• [YOUR INSTRUCTIONS]
Write out all the data verbatim. Skip images.

RECORDS SHOWN START

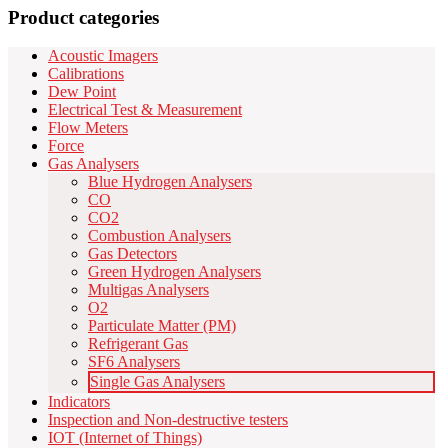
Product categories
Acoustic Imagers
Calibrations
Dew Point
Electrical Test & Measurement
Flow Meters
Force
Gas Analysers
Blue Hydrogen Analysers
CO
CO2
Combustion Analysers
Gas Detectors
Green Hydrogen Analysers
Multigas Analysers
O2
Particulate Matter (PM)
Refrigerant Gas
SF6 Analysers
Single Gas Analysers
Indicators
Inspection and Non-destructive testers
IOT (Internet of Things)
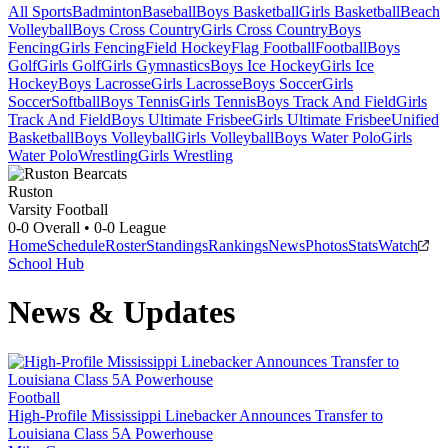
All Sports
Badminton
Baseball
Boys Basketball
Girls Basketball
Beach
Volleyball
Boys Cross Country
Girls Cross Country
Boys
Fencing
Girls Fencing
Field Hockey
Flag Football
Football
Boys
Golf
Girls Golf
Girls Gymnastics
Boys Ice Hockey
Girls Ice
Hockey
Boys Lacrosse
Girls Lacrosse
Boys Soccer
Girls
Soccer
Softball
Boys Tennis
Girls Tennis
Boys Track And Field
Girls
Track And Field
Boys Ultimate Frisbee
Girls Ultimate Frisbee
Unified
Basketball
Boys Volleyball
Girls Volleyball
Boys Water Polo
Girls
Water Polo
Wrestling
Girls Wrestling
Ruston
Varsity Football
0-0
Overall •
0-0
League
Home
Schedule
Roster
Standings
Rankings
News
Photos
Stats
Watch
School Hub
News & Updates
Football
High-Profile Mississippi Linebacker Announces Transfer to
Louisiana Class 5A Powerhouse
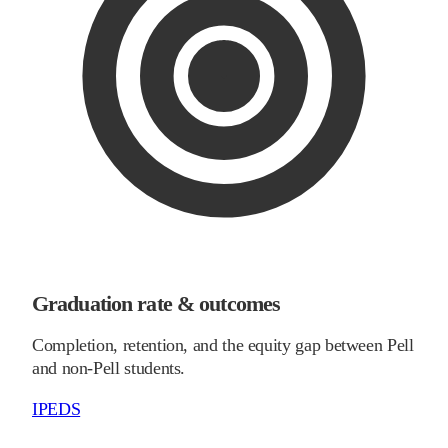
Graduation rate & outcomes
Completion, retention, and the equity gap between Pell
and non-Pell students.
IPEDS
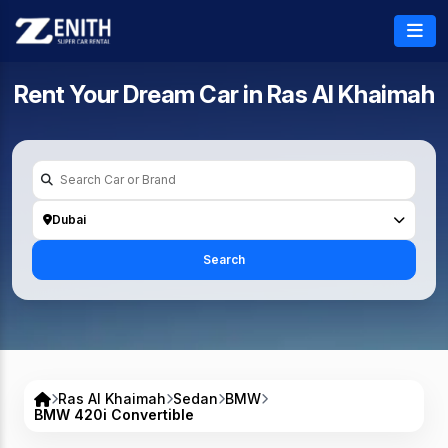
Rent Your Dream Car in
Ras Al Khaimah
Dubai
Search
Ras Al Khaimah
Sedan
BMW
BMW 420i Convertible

RECORDS SHOWN END

• [ANSWER SECTION]
Product categories
Acoustic Imagers
Calibrations
Dew Point
Electrical Test & Measurement
Flow Meters
Force
Gas Analysers
Blue Hydrogen Analysers
CO
CO2
Combustion Analysers
Gas Detectors
Green Hydrogen Analysers
Multigas Analysers
O2
Particulate Matter (PM)
Refrigerant Gas
SF6 Analysers
Single Gas Analysers
Indicators
Inspection and Non-destructive testers
IOT (Internet of Things)
All Sports
Badminton
Baseball
Boys Basketball
Girls Basketball
Beach
Volleyball
Boys Cross Country
Girls Cross Country
Boys
Fencing
Girls Fencing
Field Hockey
Flag Football
Football
Boys
Golf
Girls Golf
Girls Gymnastics
Boys Ice Hockey
Girls Ice
Hockey
Boys Lacrosse
Girls Lacrosse
Boys Soccer
Girls
Soccer
Softball
Boys Tennis
Girls Tennis
Boys Track And Field
Girls
Track And Field
Boys Ultimate Frisbee
Girls Ultimate Frisbee
Unified
Basketball
Boys Volleyball
Girls Volleyball
Boys Water Polo
Girls
Water Polo
Wrestling
Girls Wrestling
Ruston
Varsity Football
0-0
Overall •
0-0
League
Home
Schedule
Roster
Standings
Rankings
News
Photos
Stats
Watch
School Hub
News & Updates
Football
High-Profile Mississippi Linebacker Announces Transfer to
Louisiana Class 5A Powerhouse
Graduation rate & outcomes
Completion, retention, and the equity gap between Pell
and non-Pell students.
IPEDS
Rent Your Dream Car in
Ras Al Khaimah
Dubai
Search
Ras Al Khaimah
Sedan
BMW
BMW 420i Convertible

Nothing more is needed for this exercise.